Neurocysticercosis is an infection of the brain by larvae of the pork tapeworm parasite Taenia solium (T. solium). The only animal reservoirs for this parasite are humans and pigs, it is transmitted from both by the oral-fecal route. The eggs enter our system via the consumption of either undercooked pork or water or vegetables that are contaminated by the stool of either animal. Under the influence of the acids and enzymes in our stomach the egg – a semitransparent, opalescent white, elongate oval in shape, and 0.6–1.8cm long – dissolves and releases the embryos, the cysticerci, which once into the intestine can grow into an adult tapeworm or travel by the blood to invade and infect other tissues in the body – typically the brain, muscle, skin, and eyes. Those that mature into adult tapeworms in the intestines and release gravid segments called proglottids which then exit the body via the stool discharging new eggs. When pigs and humans ultimately digest when those embryonated eggs the cycle starts anew.

Neurocysticercosis specifically refers to cysticerci within brain tissue. This is actually the most common site for the larvae to land and they can live there for 5-30 years before becoming symptomatic. They can cause seizures; block the outflow of cerebrospinal fluid; increased intracranial pressure; grow into large lobulated masses that put pressure on surrounding organs; and even get into the spinal cord and cause back pain and radiculopathy like in our patient here. Our patients MRI of his cervical spine showed smaller similar lesions in his cervical spine compressing his 5th and 6th cervical nerve roots. He is currently responding well to a regimen of praziquantel, albendazole, prednisone, and Dilantin.

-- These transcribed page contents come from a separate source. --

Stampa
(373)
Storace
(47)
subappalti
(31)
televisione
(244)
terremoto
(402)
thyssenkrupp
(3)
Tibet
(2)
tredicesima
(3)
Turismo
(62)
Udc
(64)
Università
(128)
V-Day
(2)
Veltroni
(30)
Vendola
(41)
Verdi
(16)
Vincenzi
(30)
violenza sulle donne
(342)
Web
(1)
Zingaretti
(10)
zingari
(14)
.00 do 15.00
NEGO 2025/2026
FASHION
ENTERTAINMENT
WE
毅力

Tapeworm infection and subsequent health problems are not a new phenomenon. The earliest reference to tapeworms were found in the works of the ancient Egyptians that date back to almost 2000BC. The description of ‘measled pork’ in the History of Animals written by Aristotle (384–322BC) showed that the infection of pork with tapeworm was known to ancient Greeks at that time. It was also known to Jewish and later to early Muslim physicians and has been proposed as one of the reasons for pork being forbidden by both Jewish and Islamic dietary laws. Recent examination of the evolutionary histories of hosts and parasites and DNA evidence show that over 10,000 years ago, ancestors of modern humans in Africa became exposed to tapeworm when they scavenged for food or preyed on antelopes and bovids, and later passed the infection on to domestic animals such as pigs.

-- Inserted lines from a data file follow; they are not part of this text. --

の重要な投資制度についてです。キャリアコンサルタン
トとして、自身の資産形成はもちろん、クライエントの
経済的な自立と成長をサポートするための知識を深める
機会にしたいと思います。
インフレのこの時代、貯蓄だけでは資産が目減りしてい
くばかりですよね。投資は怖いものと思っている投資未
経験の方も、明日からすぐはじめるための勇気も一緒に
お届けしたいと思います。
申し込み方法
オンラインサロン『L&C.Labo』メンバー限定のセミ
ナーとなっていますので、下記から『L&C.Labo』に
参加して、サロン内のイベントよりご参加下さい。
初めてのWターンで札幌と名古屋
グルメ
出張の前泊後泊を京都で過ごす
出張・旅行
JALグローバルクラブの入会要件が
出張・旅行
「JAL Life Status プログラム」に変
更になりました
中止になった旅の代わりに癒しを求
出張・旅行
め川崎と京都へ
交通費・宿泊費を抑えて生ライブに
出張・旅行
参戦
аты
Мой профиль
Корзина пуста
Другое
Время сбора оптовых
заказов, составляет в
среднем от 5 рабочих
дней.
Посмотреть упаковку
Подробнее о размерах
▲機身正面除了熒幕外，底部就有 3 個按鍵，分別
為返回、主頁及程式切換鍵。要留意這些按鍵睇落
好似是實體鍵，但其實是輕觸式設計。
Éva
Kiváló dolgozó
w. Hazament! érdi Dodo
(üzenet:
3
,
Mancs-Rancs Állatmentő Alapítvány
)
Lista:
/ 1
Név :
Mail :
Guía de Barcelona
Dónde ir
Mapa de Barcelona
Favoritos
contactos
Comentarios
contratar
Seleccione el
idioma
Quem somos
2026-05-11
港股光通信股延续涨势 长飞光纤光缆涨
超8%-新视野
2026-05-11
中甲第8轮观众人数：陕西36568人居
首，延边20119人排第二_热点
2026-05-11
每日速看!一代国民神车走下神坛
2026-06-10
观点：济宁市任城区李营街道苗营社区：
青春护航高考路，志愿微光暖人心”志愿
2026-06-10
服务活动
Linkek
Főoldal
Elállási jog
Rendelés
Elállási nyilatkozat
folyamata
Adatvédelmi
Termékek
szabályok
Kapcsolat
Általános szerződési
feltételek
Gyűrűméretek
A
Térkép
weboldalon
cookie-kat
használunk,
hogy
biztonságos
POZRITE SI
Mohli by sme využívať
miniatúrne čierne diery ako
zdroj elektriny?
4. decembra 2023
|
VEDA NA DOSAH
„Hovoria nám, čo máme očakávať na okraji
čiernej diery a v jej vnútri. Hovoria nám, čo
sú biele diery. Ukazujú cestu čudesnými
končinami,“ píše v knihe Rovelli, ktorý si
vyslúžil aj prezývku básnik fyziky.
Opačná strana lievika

This is not uncommon in the developing world and probably more common than you might think here in the US. In Latin America an estimated 75 million people live in endemic areas and of those 400,000 people have symptomatic disease. Some studies suggest that the prevalence of cysticercosis in Mexico is between 3.1 and 3.9 percent. Other studies have found that in impoverished areas of Guatemala, Bolivia, and Peru it’s as high as 20 percent in humans and 37 percent in pigs. In Madagascar 16% of the population is infected while in Ethiopia, Kenya and the Democratic Republic of Congo it’s around 10%.

The distribution of cysticercosis coincides with the distribution of T. solium. Worldwide cysticercosis is the most common cause of symptomatic epilepsy. Prevalence rates in the United States have shown immigrants from Mexico, Central and South America, and Southeast Asia account for most of the domestic cases of cysticercosis. In 1990 and 1991, four unrelated members of an Orthodox Jewish Community in New York City developed developed recurrent seizures and brain lesions which were found to have been caused by T. solium. All of the families had housekeepers from Latin American countries and were suspected to be source of the infections.

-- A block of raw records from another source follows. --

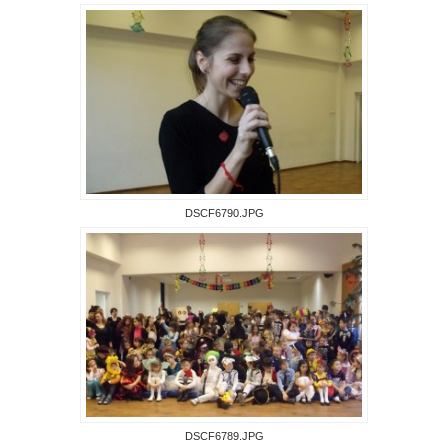
DSCF6790.JPG
DSCF6789.JPG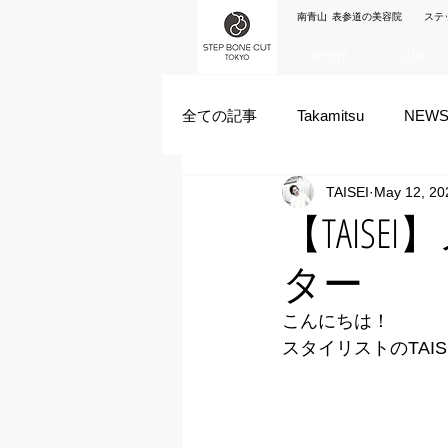
南青山 表参道の美容院 ステ
Concept
Salon
全ての記事
Takamitsu
NEW
TAISEI
May 12, 20
Akane Kanda
HAYATO
【TAIS
ター
ズシヒロヤ
竹原拓摩
こんにちは！
スタイリストのTAIS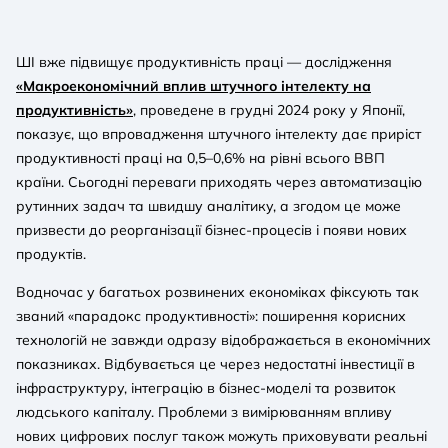
ШІ вже підвищує продуктивність праці — дослідження
«Макроекономічний вплив штучного інтелекту на
продуктивність»
, проведене в грудні 2024 року у Японії,
показує, що впровадження штучного інтелекту дає приріст
продуктивності праці на 0,5–0,6% на рівні всього ВВП
країни. Сьогодні переваги приходять через автоматизацію
рутинних задач та швидшу аналітику, а згодом це може
призвести до реорганізації бізнес-процесів і появи нових
продуктів.
Водночас у багатьох розвинених економіках фіксують так
званий «парадокс продуктивності»: поширення корисних
технологій не завжди одразу відображається в економічних
показниках. Відбувається це через недостатні інвестиції в
інфраструктуру, інтеграцію в бізнес-моделі та розвиток
людського капіталу. Проблеми з вимірюванням впливу
нових цифрових послуг також можуть приховувати реальні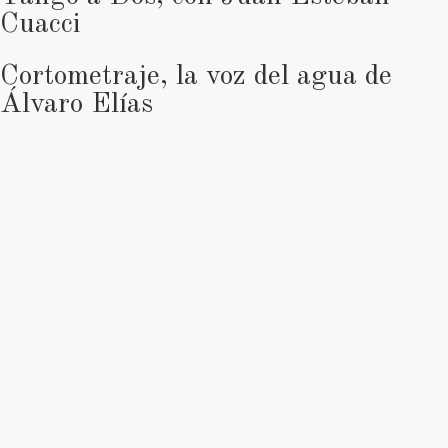
Cuacci
Cortometraje, la voz del agua de
Álvaro Elías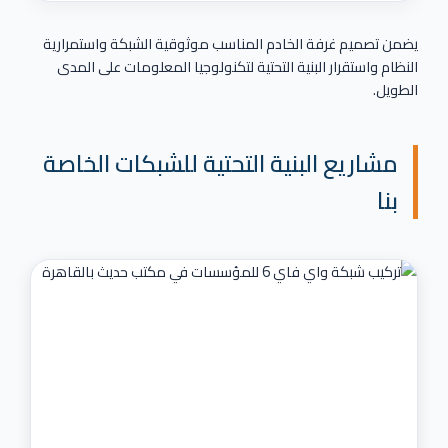
يضمن تصميم غرفة الخادم المناسب موثوقية الشبكة واستمرارية
النظام واستقرار البنية التحتية لتكنولوجيا المعلومات على المدى
الطويل.
مشاريع البنية التحتية للشبكات الخاصة
بنا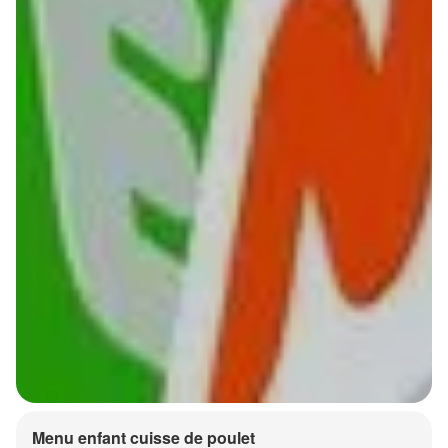
Menu enfant cuisse de poulet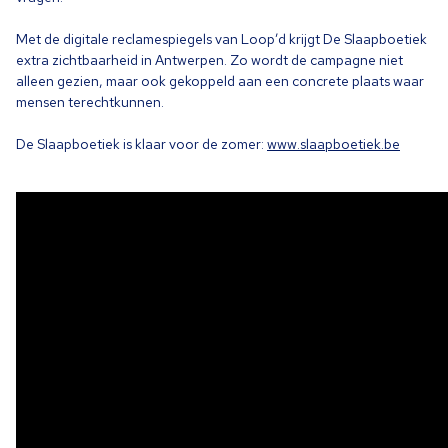
Met de digitale reclamespiegels van Loop’d krijgt De Slaapboetiek
extra zichtbaarheid in Antwerpen. Zo wordt de campagne niet
alleen gezien, maar ook gekoppeld aan een concrete plaats waar
mensen terechtkunnen.
De Slaapboetiek is klaar voor de zomer:
www​.slaapboetiek​.be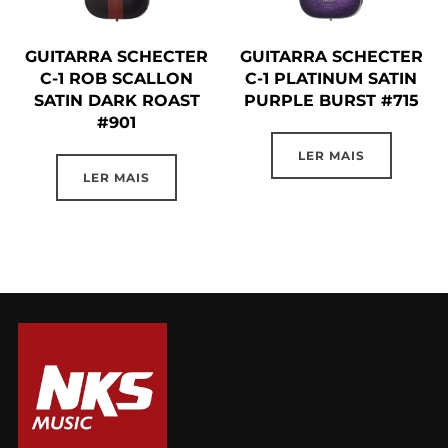
GUITARRA SCHECTER
GUITARRA SCHECTER
C-1 ROB SCALLON
C-1 PLATINUM SATIN
SATIN DARK ROAST
PURPLE BURST #715
#901
LER MAIS
LER MAIS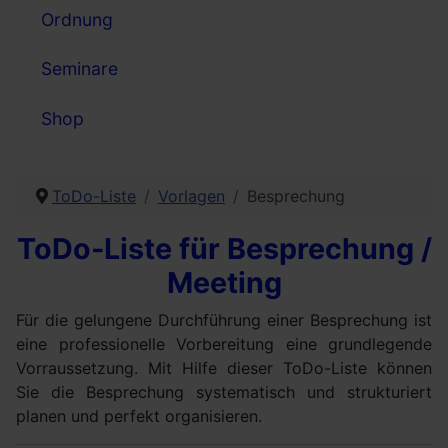
Ordnung
Seminare
Shop
ToDo-Liste
Vorlagen
Besprechung
ToDo-Liste für Besprechung /
Meeting
Für die gelungene Durchführung einer Besprechung ist
eine professionelle Vorbereitung eine grundlegende
Vorraussetzung. Mit Hilfe dieser ToDo-Liste können
Sie die Besprechung systematisch und strukturiert
planen und perfekt organisieren.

Deaths from cysticercosis worldwide increased from 700 in 1990 to 1,200 in 2010. In the US 221 cysticercosis deaths were identified from 1990-2002. Mortality rates were highest for Latinos and men. The mean age at death was 40.5 years. Most patients, 84.6%, were foreign born, and 62% had emigrated from Mexico. The 33 US-born persons who died of cysticercosis represented 15% of all cysticercosis-related deaths. The cysticercosis mortality rate was highest in California, which accounted for 60% of all cysticercosis deaths.